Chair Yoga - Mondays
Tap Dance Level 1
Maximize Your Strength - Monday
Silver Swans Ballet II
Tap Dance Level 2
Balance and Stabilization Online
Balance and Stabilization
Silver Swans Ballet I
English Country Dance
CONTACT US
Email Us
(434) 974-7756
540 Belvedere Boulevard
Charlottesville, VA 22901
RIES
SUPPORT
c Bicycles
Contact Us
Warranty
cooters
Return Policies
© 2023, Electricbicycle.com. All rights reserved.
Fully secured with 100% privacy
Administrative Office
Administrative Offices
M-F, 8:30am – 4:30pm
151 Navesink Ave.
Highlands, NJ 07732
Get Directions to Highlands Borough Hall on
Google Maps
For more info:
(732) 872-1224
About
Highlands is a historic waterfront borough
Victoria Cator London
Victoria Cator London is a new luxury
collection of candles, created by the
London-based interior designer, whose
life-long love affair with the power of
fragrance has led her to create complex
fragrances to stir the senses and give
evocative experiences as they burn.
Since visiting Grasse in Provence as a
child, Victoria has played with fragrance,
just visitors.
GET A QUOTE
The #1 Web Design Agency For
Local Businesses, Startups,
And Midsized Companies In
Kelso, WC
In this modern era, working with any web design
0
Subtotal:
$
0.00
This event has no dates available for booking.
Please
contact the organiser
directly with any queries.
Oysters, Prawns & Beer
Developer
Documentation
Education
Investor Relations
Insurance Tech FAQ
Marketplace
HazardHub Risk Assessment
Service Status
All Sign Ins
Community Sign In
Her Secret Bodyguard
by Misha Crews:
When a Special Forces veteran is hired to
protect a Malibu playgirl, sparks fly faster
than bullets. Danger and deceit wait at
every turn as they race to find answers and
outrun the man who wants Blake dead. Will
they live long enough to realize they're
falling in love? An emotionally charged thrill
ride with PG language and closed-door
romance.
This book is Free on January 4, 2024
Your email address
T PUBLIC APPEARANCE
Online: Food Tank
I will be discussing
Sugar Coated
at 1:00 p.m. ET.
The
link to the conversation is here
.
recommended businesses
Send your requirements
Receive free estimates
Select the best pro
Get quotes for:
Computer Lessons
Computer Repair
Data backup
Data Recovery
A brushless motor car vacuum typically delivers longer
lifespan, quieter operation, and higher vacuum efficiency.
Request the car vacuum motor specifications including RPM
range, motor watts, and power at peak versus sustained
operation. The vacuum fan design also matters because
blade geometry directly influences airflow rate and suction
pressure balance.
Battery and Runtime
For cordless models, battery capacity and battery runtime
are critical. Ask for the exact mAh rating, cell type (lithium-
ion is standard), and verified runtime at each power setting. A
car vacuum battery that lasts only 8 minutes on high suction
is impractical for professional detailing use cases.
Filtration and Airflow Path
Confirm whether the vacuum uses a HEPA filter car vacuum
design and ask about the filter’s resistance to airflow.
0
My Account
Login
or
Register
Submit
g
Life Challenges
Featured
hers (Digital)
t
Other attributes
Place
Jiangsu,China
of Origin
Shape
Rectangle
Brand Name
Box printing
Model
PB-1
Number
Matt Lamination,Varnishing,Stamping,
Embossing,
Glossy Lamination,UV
------
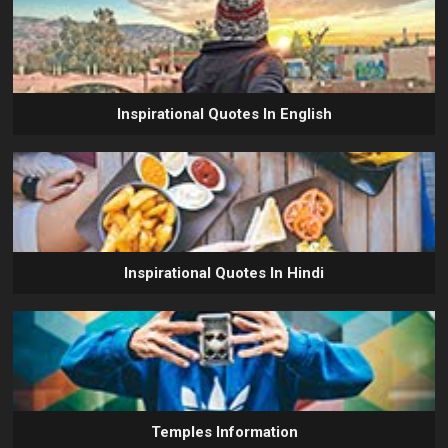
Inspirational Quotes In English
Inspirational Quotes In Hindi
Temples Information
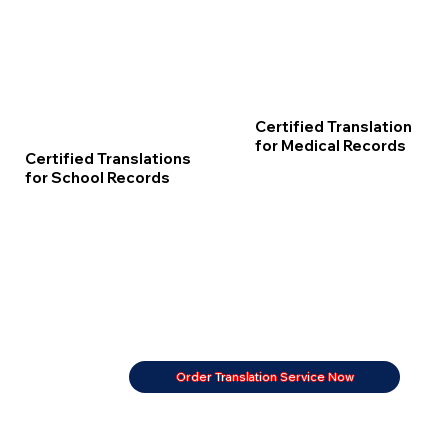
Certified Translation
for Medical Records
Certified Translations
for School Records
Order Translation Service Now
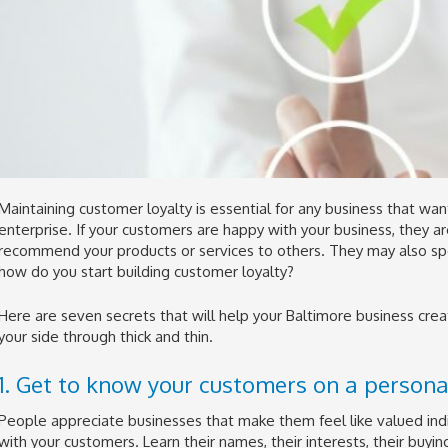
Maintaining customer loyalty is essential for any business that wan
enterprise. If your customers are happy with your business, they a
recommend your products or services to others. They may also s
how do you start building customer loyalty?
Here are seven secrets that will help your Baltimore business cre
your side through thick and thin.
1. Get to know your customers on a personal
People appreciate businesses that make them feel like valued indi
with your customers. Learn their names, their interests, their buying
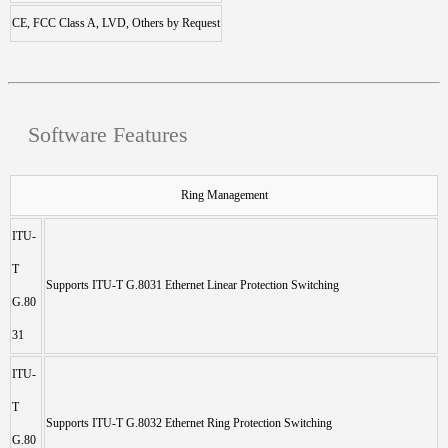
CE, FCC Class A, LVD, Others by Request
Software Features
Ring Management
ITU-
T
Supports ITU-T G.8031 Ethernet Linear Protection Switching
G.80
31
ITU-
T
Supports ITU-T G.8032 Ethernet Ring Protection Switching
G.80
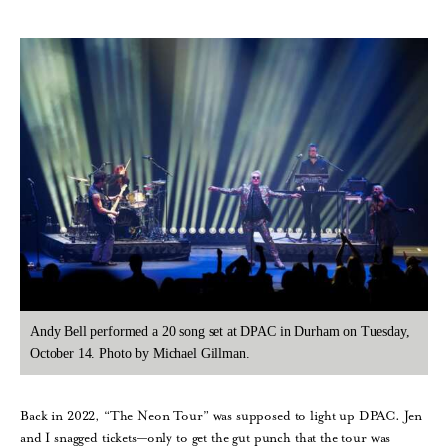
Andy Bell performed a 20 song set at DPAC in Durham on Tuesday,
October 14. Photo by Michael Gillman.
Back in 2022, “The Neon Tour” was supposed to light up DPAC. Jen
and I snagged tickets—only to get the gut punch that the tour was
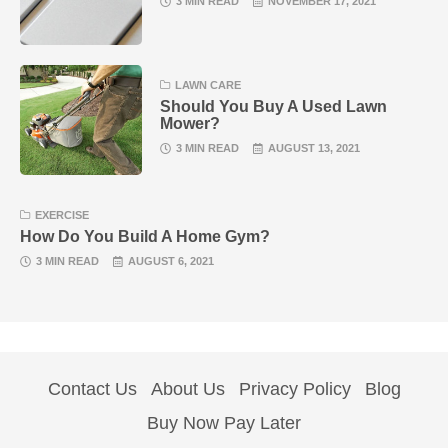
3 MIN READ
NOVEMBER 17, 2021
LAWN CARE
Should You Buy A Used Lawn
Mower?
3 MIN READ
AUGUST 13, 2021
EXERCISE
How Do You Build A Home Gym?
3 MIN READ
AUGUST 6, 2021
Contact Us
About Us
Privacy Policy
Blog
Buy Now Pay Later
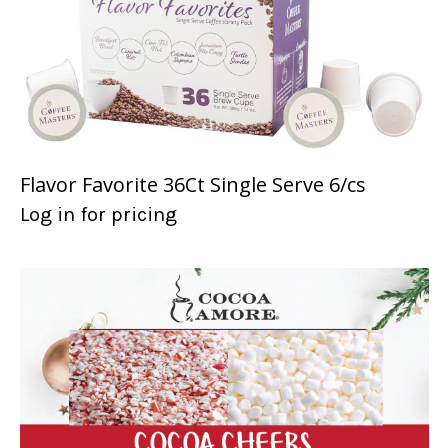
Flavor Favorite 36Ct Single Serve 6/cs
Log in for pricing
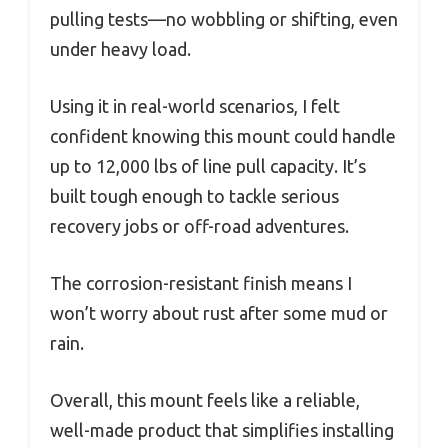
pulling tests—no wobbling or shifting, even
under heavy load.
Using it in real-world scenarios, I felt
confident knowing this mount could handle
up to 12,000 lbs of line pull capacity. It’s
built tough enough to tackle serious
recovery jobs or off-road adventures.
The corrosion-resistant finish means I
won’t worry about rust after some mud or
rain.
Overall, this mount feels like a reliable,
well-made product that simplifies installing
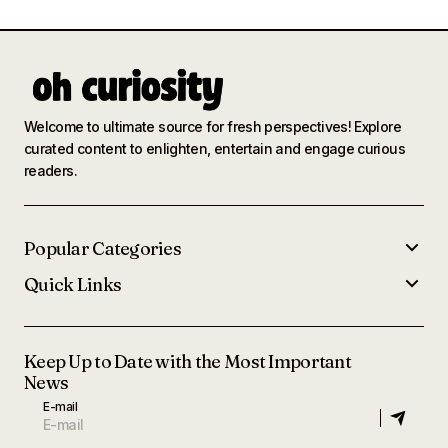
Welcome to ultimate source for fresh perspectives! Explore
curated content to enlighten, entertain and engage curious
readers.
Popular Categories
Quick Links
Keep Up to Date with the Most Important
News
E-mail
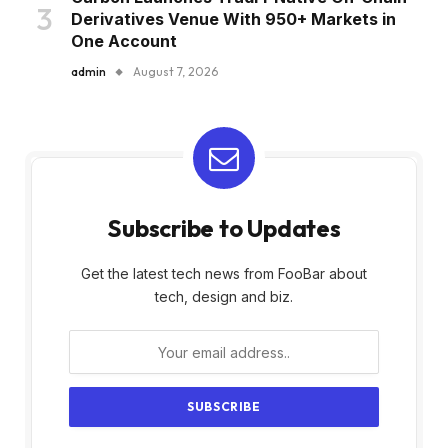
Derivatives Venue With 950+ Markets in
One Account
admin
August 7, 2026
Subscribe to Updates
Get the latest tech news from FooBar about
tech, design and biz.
------
• **Exercise directions**
Show each line of the material above where "Records" occurs.

• **Written response**
for Medical Records
for School Records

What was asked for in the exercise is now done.